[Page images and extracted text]
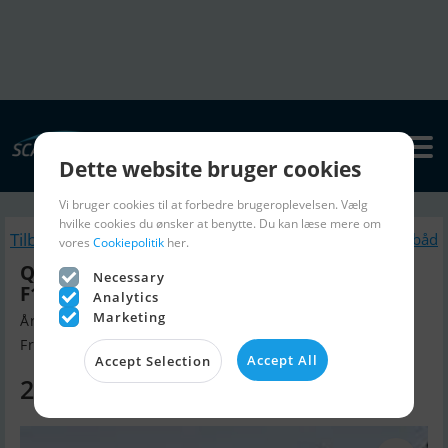
Dette website bruger cookies
Vi bruger cookies til at forbedre brugeroplevelsen. Vælg
hvilke cookies du ønsker at benytte. Du kan læse mere om
Tilbage
Lignende Motorbåd
vores
Cookiepolitik
her.
Quicksilver Activ 555 Cabin Med Mercury
Necessary
F100 Efi Elpt (Masser af Ekstra Udstyr)
Analytics
Marketing
Årgang 2025, Motorbåd til salg
Frederikshavn, Danmark
Accept All
Accept Selection
259.990 DKK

• WHAT YOU SHOULD DO: From the data above, say how many lines include "bruger", and write nothing but the number.

• TASK RESULT: 2